There are more cats (Type 2) than dogs which have the 3rd gender. The age distribution is similar among the three gender. However, the 3rd gender has less entries between 10 to 25 years old.

In [None]:
g = sns.FacetGrid(data, col = "Vaccinated", row = "Dewormed", margin_titles = True)
g.map(sns.countplot,"Sterilized")
g.fig.suptitle("Count of Sterilized Animals")
g.fig.subplots_adjust(top = 0.8)
[plt.setp(ax.texts, text="") for ax in g.axes.flat] # remove the original texts
                                                    # important to add this before setting titles
g.set_titles(row_template = 'Dewormed - {row_name}', col_template = 'Vaccinated - {col_name}')

## Follow up 2

The relationship between Dewormed, Vaccinated and Sterilized are plotted out in FacetGrid. The rows are Dewormed, columns are Vaccinated while the count of Sterilized animals are plotted out. For instance at the top left hand corner, it plots animals which are dewormed and vaccinated.
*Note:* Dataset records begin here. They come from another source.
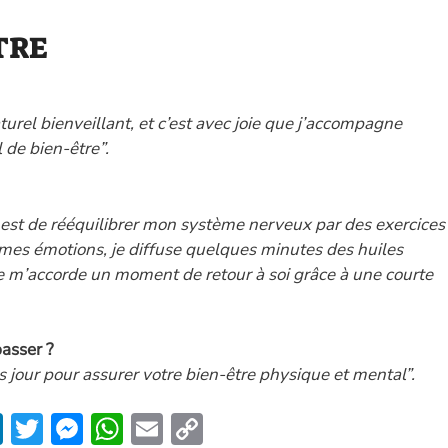
TRE
turel bienveillant, et c’est avec joie que j’accompagne
 de bien-être”.
 est de rééquilibrer mon système nerveux par des exercices
e mes émotions, je diffuse quelques minutes des huiles
 je m’accorde un moment de retour à soi grâce à une courte
passer ?
s jour pour assurer votre bien-être physique et mental”.
Li
T
M
W
E
C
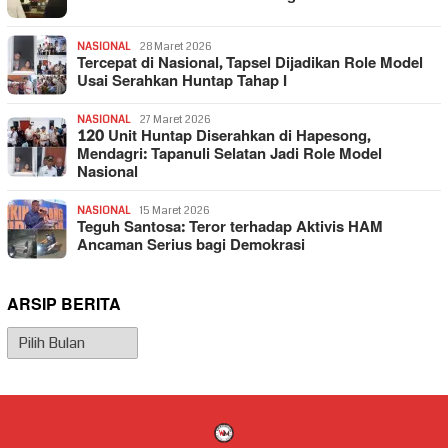
NASIONAL
28 Maret 2026
Tercepat di Nasional, Tapsel Dijadikan Role Model
Usai Serahkan Huntap Tahap I
NASIONAL
27 Maret 2026
120 Unit Huntap Diserahkan di Hapesong,
Mendagri: Tapanuli Selatan Jadi Role Model
Nasional
NASIONAL
15 Maret 2026
Teguh Santosa: Teror terhadap Aktivis HAM
Ancaman Serius bagi Demokrasi
ARSIP BERITA
Arsip
Berita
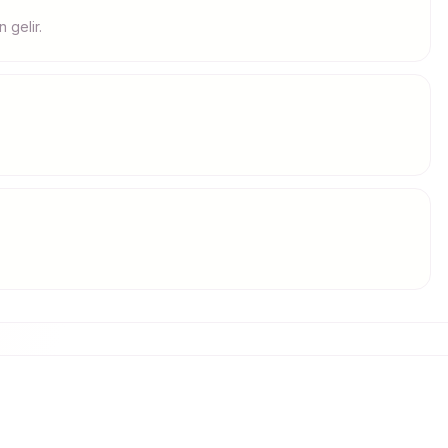
 gelir.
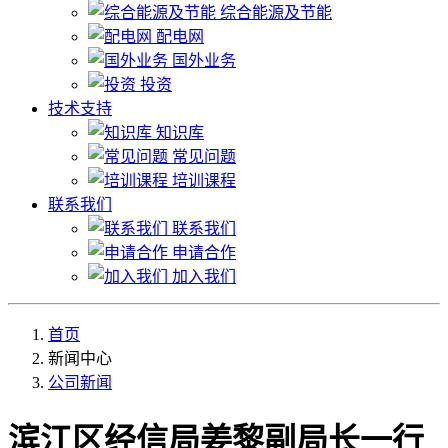
综合能源及节能
配电网
国外业务
投资
技术支持
知识库
常见问题
培训课程
联系我们
联系我们
申请合作
加入我们
首页
新闻中心
公司新闻
滨江区经信局姜黎副局长一行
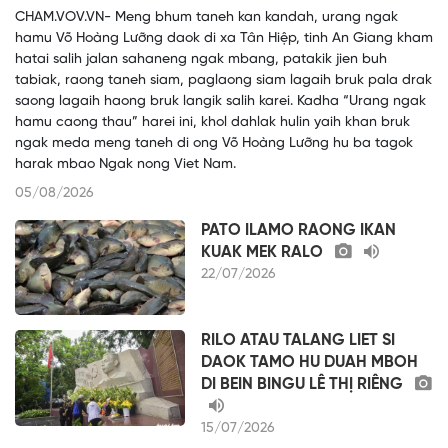
CHAM.VOV.VN- Meng bhum taneh kan kandah, urang ngak
hamu Võ Hoàng Lưỡng daok di xa Tân Hiệp, tinh An Giang kham
hatai salih jalan sahaneng ngak mbang, patakik jien buh
tabiak, raong taneh siam, paglaong siam lagaih bruk pala drak
saong lagaih haong bruk langik salih karei. Kadha “Urang ngak
hamu caong thau” harei ini, khol dahlak hulin yaih khan bruk
ngak meda meng taneh di ong Võ Hoàng Lưỡng hu ba tagok
harak mbao Ngak nong Viet Nam.
05/08/2026
PATO ILAMO RAONG IKAN
KUAK MEK RALO
22/07/2026
RILO ATAU TALANG LIET SI
DAOK TAMO HU DUAH MBOH
DI BEIN BINGU LÊ THỊ RIÊNG
15/07/2026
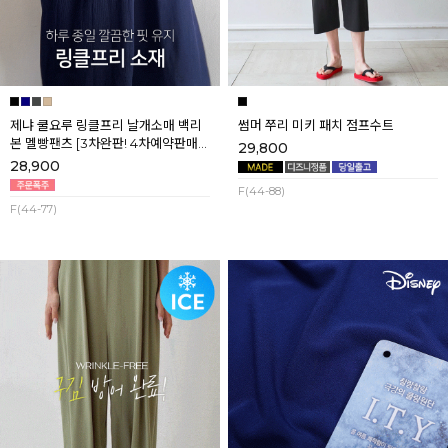
제냐 쿨요루 링클프리 날개소매 백리
썸머 쭈리 미키 패치 점프수트
본 멜빵팬츠 [3차완판! 4차예약판매]
29,800
[네이비] 8월셋째주 순차배송
28,900
F(44-88)
F(44-77)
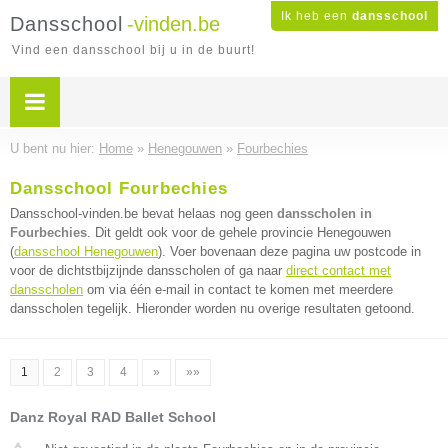
Ik heb een
dansschool
Dansschool
-vinden.be
Vind een dansschool bij u in de buurt!
U bent nu hier:
Home
»
Henegouwen
»
Fourbechies
Dansschool Fourbechies
Dansschool-vinden.be bevat helaas nog geen
dansscholen in
Fourbechies
. Dit geldt ook voor de gehele provincie Henegouwen
(
dansschool Henegouwen
). Voer bovenaan deze pagina uw postcode in
voor de dichtstbijzijnde dansscholen of ga naar
direct contact met
dansscholen
om via één e-mail in contact te komen met meerdere
dansscholen tegelijk. Hieronder worden nu overige resultaten getoond.
1
2
3
4
»
»»
Danz Royal RAD Ballet School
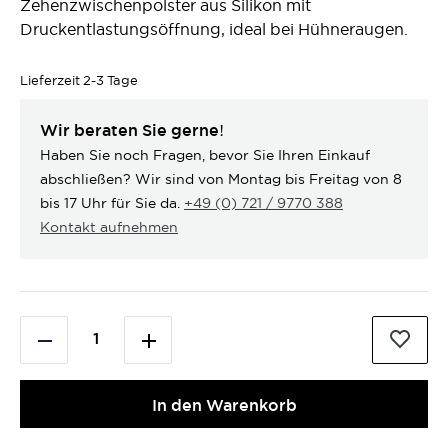
Zehenzwischenpolster aus Silikon mit
Druckentlastungsöffnung, ideal bei Hühneraugen.
Lieferzeit
2-3 Tage
Wir beraten Sie gerne!
Haben Sie noch Fragen, bevor Sie Ihren Einkauf
abschließen? Wir sind von Montag bis Freitag von 8
bis 17 Uhr für Sie da.
+49 (0) 721 / 9770 388
Kontakt aufnehmen
In den Warenkorb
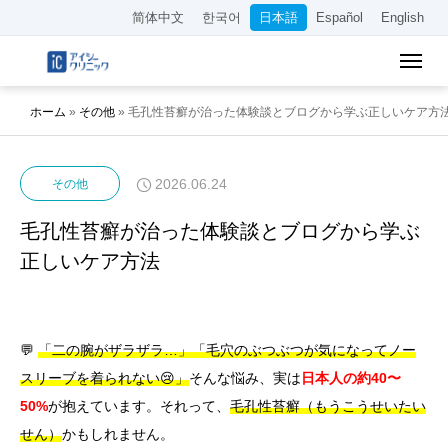
简体中文
한국어
日本語
Español
English
ホーム
»
その他
»
毛孔性苔癬が治った体験談とブログから学ぶ正しいケア方
2026.06.24
その他
毛孔性苔癬が治った体験談とブログから学ぶ
正しいケア方法
💬
「二の腕がザラザラ…」「毛穴のぶつぶつが気になってノー
スリーブを着られない😢」
そんな悩み、実は
日本人の約40〜
50%
が抱えています。それって、
毛孔性苔癬（もうこうせいたい
せん）
かもしれません。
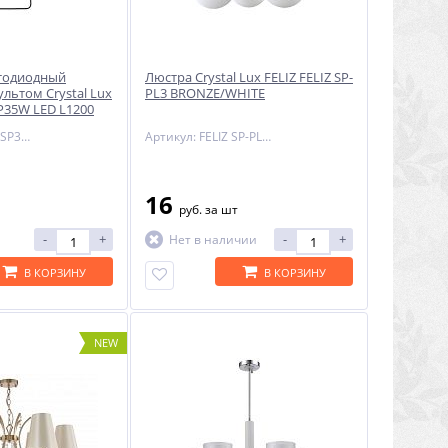
етодиодный
Люстра Crystal Lux FELIZ FELIZ SP-
ультом Crystal Lux
PL3 BRONZE/WHITE
P35W LED L1200
Артикул: SUAVE SP35W LED L1200 BLACK
Артикул: FELIZ SP-PL3 BRONZE/WHITE
16
руб.
за шт
-
+
-
+
Нет в наличии
В КОРЗИНУ
В КОРЗИНУ
NEW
It is clear that the diganoal graphs are noteworthy. They are graphs where animals are dewormed and vaccinated, not dewormed and not vaccinated and unsure if dewormed and vaccinated.  There is a strong relationship between dewormed and vaccinated. The relationship of Sterilized between these other two variables are harder to be determined. Generally, animals which are not dewormed and vaccinated will likely to be not Sterilized as well.

In [None]:
num_col = list(data.select_dtypes(np.number).columns)
f, axes = plt.subplots(round(len(num_col)/3),3, figsize = (20,10))
f.suptitle("Distribution of numeric variables")
axes_list = [item for sublist in axes for item in sublist]
for i,c in enumerate(num_col):
    sns.distplot(data[c], ax = axes_list[i])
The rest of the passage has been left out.